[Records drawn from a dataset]
....................

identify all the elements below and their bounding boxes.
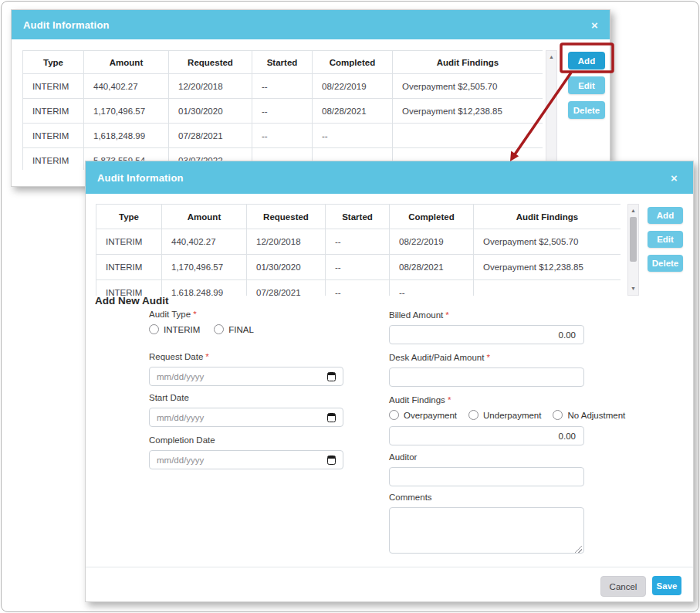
cell-requested: 07/28/2021 <box>247 280 326 296</box>
column-header-started: Started <box>252 51 313 74</box>
audit-table: Type Amount Requested Started Completed … <box>22 50 543 170</box>
table-row[interactable]: INTERIM 440,402.27 12/20/2018 -- 08/22/2… <box>23 74 543 99</box>
cell-type: INTERIM <box>96 255 162 280</box>
screen: Audit Information × Type Amount Requeste… <box>0 0 700 613</box>
desk-audit-amount-field: Desk Audit/Paid Amount* <box>389 353 584 387</box>
date-placeholder: mm/dd/yyyy <box>157 413 327 422</box>
cell-type: INTERIM <box>23 148 84 171</box>
desk-audit-amount-label: Desk Audit/Paid Amount <box>389 353 484 362</box>
footer-divider <box>86 567 693 567</box>
save-button[interactable]: Save <box>652 576 681 595</box>
close-icon[interactable]: × <box>671 172 678 184</box>
audit-findings-amount-input[interactable] <box>389 426 584 445</box>
scrollbar-thumb[interactable] <box>630 217 637 262</box>
edit-button[interactable]: Edit <box>648 231 683 248</box>
start-date-input[interactable]: mm/dd/yyyy <box>149 408 343 427</box>
cell-amount: 1,170,496.57 <box>162 255 247 280</box>
cell-amount: 1,618,248.99 <box>162 280 247 296</box>
table-row[interactable]: INTERIM 1,618,248.99 07/28/2021 -- -- <box>96 280 621 296</box>
cell-completed: 08/28/2021 <box>390 255 474 280</box>
radio-underpayment[interactable] <box>468 410 479 420</box>
required-marker: * <box>205 352 208 361</box>
calendar-icon[interactable] <box>327 456 336 465</box>
column-header-audit-findings: Audit Findings <box>474 205 621 229</box>
add-new-audit-heading: Add New Audit <box>95 295 169 306</box>
cell-completed: -- <box>313 124 393 148</box>
required-marker: * <box>448 395 451 405</box>
comments-label: Comments <box>389 493 584 502</box>
cell-type: INTERIM <box>23 124 84 148</box>
request-date-label: Request Date <box>149 352 203 361</box>
radio-underpayment-label: Underpayment <box>483 411 541 420</box>
table-header-row: Type Amount Requested Started Completed … <box>23 51 543 74</box>
cell-started: -- <box>326 280 390 296</box>
radio-interim[interactable] <box>149 324 159 334</box>
cell-started: -- <box>326 229 390 255</box>
cell-findings: Overpayment $12,238.85 <box>393 99 543 124</box>
edit-button[interactable]: Edit <box>568 76 605 94</box>
cell-findings: Overpayment $2,505.70 <box>474 229 621 255</box>
delete-button[interactable]: Delete <box>648 255 683 272</box>
cell-completed: 08/28/2021 <box>313 99 393 124</box>
audit-table-viewport: Type Amount Requested Started Completed … <box>22 50 543 170</box>
billed-amount-input[interactable] <box>389 325 584 344</box>
cell-started: -- <box>252 74 313 99</box>
table-header-row: Type Amount Requested Started Completed … <box>96 205 621 229</box>
cell-started: -- <box>252 124 313 148</box>
table-row[interactable]: INTERIM 1,618,248.99 07/28/2021 -- -- <box>23 124 543 148</box>
cell-amount: 440,402.27 <box>84 74 169 99</box>
date-placeholder: mm/dd/yyyy <box>157 372 327 381</box>
column-header-audit-findings: Audit Findings <box>393 51 543 74</box>
completion-date-input[interactable]: mm/dd/yyyy <box>149 450 343 469</box>
table-scrollbar[interactable]: ▲ ▼ <box>627 204 639 296</box>
column-header-requested: Requested <box>169 51 252 74</box>
auditor-input[interactable] <box>389 467 584 486</box>
radio-final-label: FINAL <box>228 325 254 334</box>
column-header-type: Type <box>96 205 162 229</box>
auditor-label: Auditor <box>389 452 584 462</box>
close-icon[interactable]: × <box>591 19 598 31</box>
required-marker: * <box>193 310 196 319</box>
radio-no-adjustment[interactable] <box>553 410 563 420</box>
audit-type-label: Audit Type <box>149 310 191 319</box>
cell-amount: 440,402.27 <box>162 229 247 255</box>
calendar-icon[interactable] <box>327 372 336 381</box>
scroll-up-icon[interactable]: ▲ <box>628 207 638 215</box>
delete-button[interactable]: Delete <box>568 101 605 119</box>
footer-buttons: Cancel Save <box>600 576 681 597</box>
scroll-down-icon[interactable]: ▼ <box>628 285 638 293</box>
table-row[interactable]: INTERIM 1,170,496.57 01/30/2020 -- 08/28… <box>96 255 621 280</box>
desk-audit-amount-input[interactable] <box>389 367 584 387</box>
billed-amount-label: Billed Amount <box>389 310 443 320</box>
completion-date-field: Completion Date mm/dd/yyyy <box>149 435 343 469</box>
cell-amount: 1,618,248.99 <box>84 124 169 148</box>
cancel-button[interactable]: Cancel <box>600 576 646 597</box>
cell-started: -- <box>252 99 313 124</box>
add-button[interactable]: Add <box>648 207 683 224</box>
table-row[interactable]: INTERIM 1,170,496.57 01/30/2020 -- 08/28… <box>23 99 543 124</box>
audit-findings-label: Audit Findings <box>389 395 445 405</box>
add-button[interactable]: Add <box>568 52 605 69</box>
cell-completed: 08/22/2019 <box>313 74 393 99</box>
auditor-field: Auditor <box>389 452 584 486</box>
radio-overpayment[interactable] <box>389 410 399 420</box>
scroll-up-icon[interactable]: ▲ <box>546 53 556 61</box>
modal-title: Audit Information <box>97 172 184 184</box>
cell-requested: 07/28/2021 <box>169 124 252 148</box>
table-scrollbar[interactable]: ▲ <box>546 50 557 170</box>
date-placeholder: mm/dd/yyyy <box>157 456 327 465</box>
radio-no-adjustment-label: No Adjustment <box>567 411 625 420</box>
request-date-input[interactable]: mm/dd/yyyy <box>149 367 343 386</box>
radio-final[interactable] <box>214 324 224 334</box>
cell-type: INTERIM <box>23 99 84 124</box>
audit-information-modal: Audit Information × Type Amount Requeste… <box>85 161 694 602</box>
cell-requested: 01/30/2020 <box>247 255 326 280</box>
column-header-amount: Amount <box>84 51 169 74</box>
comments-input[interactable] <box>389 507 584 554</box>
cell-requested: 12/20/2018 <box>247 229 326 255</box>
calendar-icon[interactable] <box>327 413 336 422</box>
cell-findings: Overpayment $12,238.85 <box>474 255 621 280</box>
cell-requested: 12/20/2018 <box>169 74 252 99</box>
audit-findings-field: Audit Findings* Overpayment Underpayment… <box>389 395 584 445</box>
table-row[interactable]: INTERIM 440,402.27 12/20/2018 -- 08/22/2… <box>96 229 621 255</box>
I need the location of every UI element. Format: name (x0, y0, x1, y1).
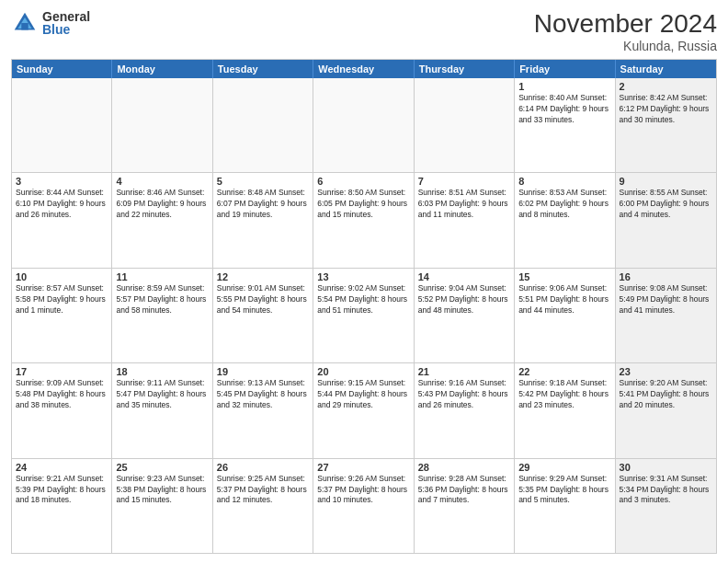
day-info: Sunrise: 9:18 AM Sunset: 5:42 PM Dayligh… (518, 378, 610, 411)
day-cell: 10Sunrise: 8:57 AM Sunset: 5:58 PM Dayli… (12, 269, 112, 362)
week-row-3: 10Sunrise: 8:57 AM Sunset: 5:58 PM Dayli… (12, 269, 716, 363)
day-number: 14 (418, 271, 510, 282)
day-cell: 4Sunrise: 8:46 AM Sunset: 6:09 PM Daylig… (112, 173, 212, 267)
week-row-1: 1Sunrise: 8:40 AM Sunset: 6:14 PM Daylig… (12, 78, 716, 173)
day-cell: 30Sunrise: 9:31 AM Sunset: 5:34 PM Dayli… (616, 459, 716, 553)
day-info: Sunrise: 8:53 AM Sunset: 6:02 PM Dayligh… (518, 188, 610, 221)
day-cell: 11Sunrise: 8:59 AM Sunset: 5:57 PM Dayli… (112, 269, 212, 362)
location: Kulunda, Russia (534, 39, 717, 53)
day-number: 18 (116, 366, 208, 377)
week-row-2: 3Sunrise: 8:44 AM Sunset: 6:10 PM Daylig… (12, 173, 716, 268)
month-title: November 2024 (534, 9, 717, 39)
day-number: 9 (620, 176, 712, 187)
logo-icon (11, 9, 39, 37)
logo: General Blue (11, 9, 90, 37)
day-header-sunday: Sunday (12, 60, 112, 78)
day-info: Sunrise: 9:08 AM Sunset: 5:49 PM Dayligh… (620, 283, 712, 316)
day-info: Sunrise: 9:28 AM Sunset: 5:36 PM Dayligh… (418, 474, 510, 507)
day-cell: 23Sunrise: 9:20 AM Sunset: 5:41 PM Dayli… (616, 363, 716, 457)
day-info: Sunrise: 9:25 AM Sunset: 5:37 PM Dayligh… (217, 474, 309, 507)
day-cell: 25Sunrise: 9:23 AM Sunset: 5:38 PM Dayli… (112, 459, 212, 553)
day-cell: 28Sunrise: 9:28 AM Sunset: 5:36 PM Dayli… (415, 459, 515, 553)
day-cell (112, 78, 212, 172)
week-row-5: 24Sunrise: 9:21 AM Sunset: 5:39 PM Dayli… (12, 459, 716, 553)
day-info: Sunrise: 8:40 AM Sunset: 6:14 PM Dayligh… (518, 93, 610, 126)
day-cell: 16Sunrise: 9:08 AM Sunset: 5:49 PM Dayli… (616, 269, 716, 362)
day-info: Sunrise: 8:50 AM Sunset: 6:05 PM Dayligh… (317, 188, 409, 221)
day-cell: 6Sunrise: 8:50 AM Sunset: 6:05 PM Daylig… (313, 173, 414, 267)
day-cell: 3Sunrise: 8:44 AM Sunset: 6:10 PM Daylig… (12, 173, 112, 267)
day-info: Sunrise: 9:23 AM Sunset: 5:38 PM Dayligh… (116, 474, 208, 507)
page: General Blue November 2024 Kulunda, Russ… (0, 0, 728, 563)
day-info: Sunrise: 9:29 AM Sunset: 5:35 PM Dayligh… (518, 474, 610, 507)
week-row-4: 17Sunrise: 9:09 AM Sunset: 5:48 PM Dayli… (12, 363, 716, 458)
day-info: Sunrise: 9:06 AM Sunset: 5:51 PM Dayligh… (518, 283, 610, 316)
day-number: 3 (16, 176, 108, 187)
day-info: Sunrise: 9:31 AM Sunset: 5:34 PM Dayligh… (620, 474, 712, 507)
day-number: 25 (116, 462, 208, 473)
logo-text: General Blue (42, 10, 90, 36)
day-number: 15 (518, 271, 610, 282)
day-cell (415, 78, 515, 172)
day-header-tuesday: Tuesday (213, 60, 313, 78)
header: General Blue November 2024 Kulunda, Russ… (11, 9, 717, 53)
day-number: 10 (16, 271, 108, 282)
day-number: 1 (518, 81, 610, 92)
day-cell: 29Sunrise: 9:29 AM Sunset: 5:35 PM Dayli… (515, 459, 615, 553)
day-cell: 12Sunrise: 9:01 AM Sunset: 5:55 PM Dayli… (213, 269, 313, 362)
day-number: 13 (317, 271, 409, 282)
day-info: Sunrise: 8:42 AM Sunset: 6:12 PM Dayligh… (620, 93, 712, 126)
day-header-monday: Monday (112, 60, 212, 78)
day-cell: 19Sunrise: 9:13 AM Sunset: 5:45 PM Dayli… (213, 363, 313, 457)
day-info: Sunrise: 9:15 AM Sunset: 5:44 PM Dayligh… (317, 378, 409, 411)
day-info: Sunrise: 8:57 AM Sunset: 5:58 PM Dayligh… (16, 283, 108, 316)
day-number: 28 (418, 462, 510, 473)
day-cell: 7Sunrise: 8:51 AM Sunset: 6:03 PM Daylig… (415, 173, 515, 267)
day-cell: 27Sunrise: 9:26 AM Sunset: 5:37 PM Dayli… (313, 459, 414, 553)
day-info: Sunrise: 8:51 AM Sunset: 6:03 PM Dayligh… (418, 188, 510, 221)
day-info: Sunrise: 9:20 AM Sunset: 5:41 PM Dayligh… (620, 378, 712, 411)
calendar-body: 1Sunrise: 8:40 AM Sunset: 6:14 PM Daylig… (12, 78, 716, 553)
day-info: Sunrise: 8:46 AM Sunset: 6:09 PM Dayligh… (116, 188, 208, 221)
day-info: Sunrise: 9:09 AM Sunset: 5:48 PM Dayligh… (16, 378, 108, 411)
day-cell: 24Sunrise: 9:21 AM Sunset: 5:39 PM Dayli… (12, 459, 112, 553)
day-info: Sunrise: 9:11 AM Sunset: 5:47 PM Dayligh… (116, 378, 208, 411)
day-cell: 21Sunrise: 9:16 AM Sunset: 5:43 PM Dayli… (415, 363, 515, 457)
day-info: Sunrise: 9:13 AM Sunset: 5:45 PM Dayligh… (217, 378, 309, 411)
day-cell: 22Sunrise: 9:18 AM Sunset: 5:42 PM Dayli… (515, 363, 615, 457)
day-cell: 2Sunrise: 8:42 AM Sunset: 6:12 PM Daylig… (616, 78, 716, 172)
day-number: 20 (317, 366, 409, 377)
day-number: 30 (620, 462, 712, 473)
day-cell: 13Sunrise: 9:02 AM Sunset: 5:54 PM Dayli… (313, 269, 414, 362)
day-header-wednesday: Wednesday (313, 60, 414, 78)
calendar: SundayMondayTuesdayWednesdayThursdayFrid… (11, 59, 717, 554)
day-cell (12, 78, 112, 172)
day-header-friday: Friday (515, 60, 615, 78)
day-cell: 14Sunrise: 9:04 AM Sunset: 5:52 PM Dayli… (415, 269, 515, 362)
day-header-saturday: Saturday (616, 60, 716, 78)
day-number: 29 (518, 462, 610, 473)
day-number: 16 (620, 271, 712, 282)
logo-blue-text: Blue (42, 23, 90, 36)
day-number: 4 (116, 176, 208, 187)
day-number: 12 (217, 271, 309, 282)
day-cell (213, 78, 313, 172)
day-cell: 17Sunrise: 9:09 AM Sunset: 5:48 PM Dayli… (12, 363, 112, 457)
day-number: 7 (418, 176, 510, 187)
day-number: 17 (16, 366, 108, 377)
day-cell: 18Sunrise: 9:11 AM Sunset: 5:47 PM Dayli… (112, 363, 212, 457)
day-number: 22 (518, 366, 610, 377)
day-info: Sunrise: 9:04 AM Sunset: 5:52 PM Dayligh… (418, 283, 510, 316)
logo-general: General (42, 10, 90, 23)
day-cell: 5Sunrise: 8:48 AM Sunset: 6:07 PM Daylig… (213, 173, 313, 267)
day-number: 24 (16, 462, 108, 473)
day-cell: 20Sunrise: 9:15 AM Sunset: 5:44 PM Dayli… (313, 363, 414, 457)
title-block: November 2024 Kulunda, Russia (534, 9, 717, 53)
svg-rect-2 (21, 23, 28, 30)
day-cell: 26Sunrise: 9:25 AM Sunset: 5:37 PM Dayli… (213, 459, 313, 553)
day-number: 19 (217, 366, 309, 377)
day-info: Sunrise: 8:55 AM Sunset: 6:00 PM Dayligh… (620, 188, 712, 221)
day-cell: 9Sunrise: 8:55 AM Sunset: 6:00 PM Daylig… (616, 173, 716, 267)
day-number: 21 (418, 366, 510, 377)
day-info: Sunrise: 9:01 AM Sunset: 5:55 PM Dayligh… (217, 283, 309, 316)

....................

In the records above, how many lines contain the word "Cancel"? Say only the number.

2